**What the task asks**
One line at a time, check the entries below for the word "Vòng", and copy each line that has it.

Extracted page text data:
*** Begin section ***
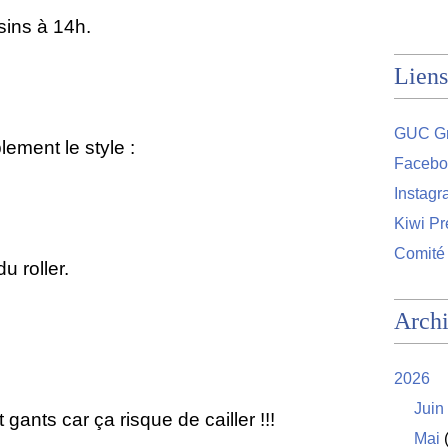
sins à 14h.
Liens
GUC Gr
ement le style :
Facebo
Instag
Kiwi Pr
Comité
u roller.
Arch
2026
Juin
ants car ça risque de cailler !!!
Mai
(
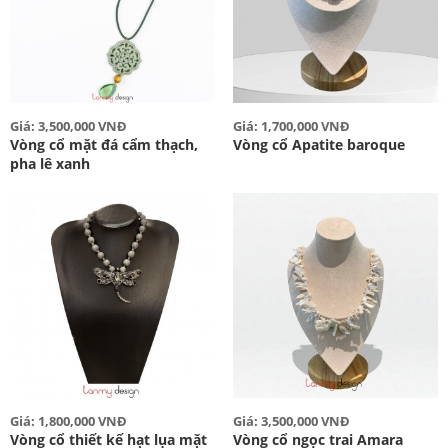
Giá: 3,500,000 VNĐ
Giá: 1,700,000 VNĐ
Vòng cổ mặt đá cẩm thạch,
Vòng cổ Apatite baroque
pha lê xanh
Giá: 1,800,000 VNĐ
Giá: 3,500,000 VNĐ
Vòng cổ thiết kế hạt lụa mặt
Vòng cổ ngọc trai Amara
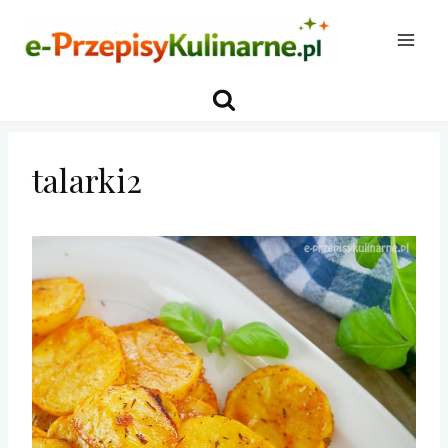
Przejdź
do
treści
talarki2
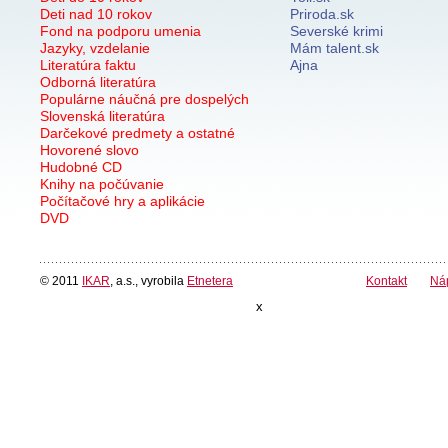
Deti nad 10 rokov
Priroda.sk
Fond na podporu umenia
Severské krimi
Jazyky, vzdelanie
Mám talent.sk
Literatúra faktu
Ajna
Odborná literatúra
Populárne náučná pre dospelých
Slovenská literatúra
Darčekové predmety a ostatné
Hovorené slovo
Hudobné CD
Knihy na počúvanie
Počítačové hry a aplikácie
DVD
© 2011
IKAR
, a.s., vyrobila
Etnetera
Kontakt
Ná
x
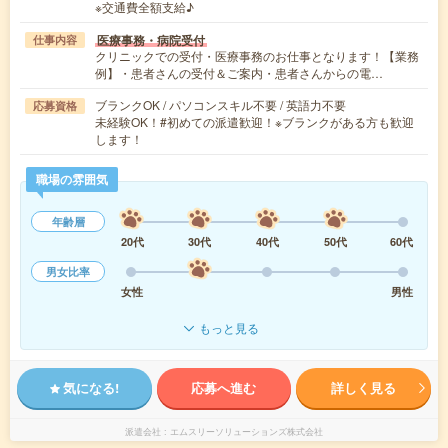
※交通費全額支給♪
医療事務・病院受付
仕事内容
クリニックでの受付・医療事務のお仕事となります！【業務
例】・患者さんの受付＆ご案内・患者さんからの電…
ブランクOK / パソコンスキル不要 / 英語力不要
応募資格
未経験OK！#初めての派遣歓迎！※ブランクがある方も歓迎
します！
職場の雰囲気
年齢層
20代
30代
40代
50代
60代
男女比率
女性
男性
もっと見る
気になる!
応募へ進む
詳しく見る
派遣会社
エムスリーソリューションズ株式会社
*** End section ***
**Reply**
Vòng cổ mặt đá cẩm thạch,
Vòng cổ Apatite baroque
Vòng cổ thiết kế hạt lụa mặt
Vòng cổ ngọc trai Amara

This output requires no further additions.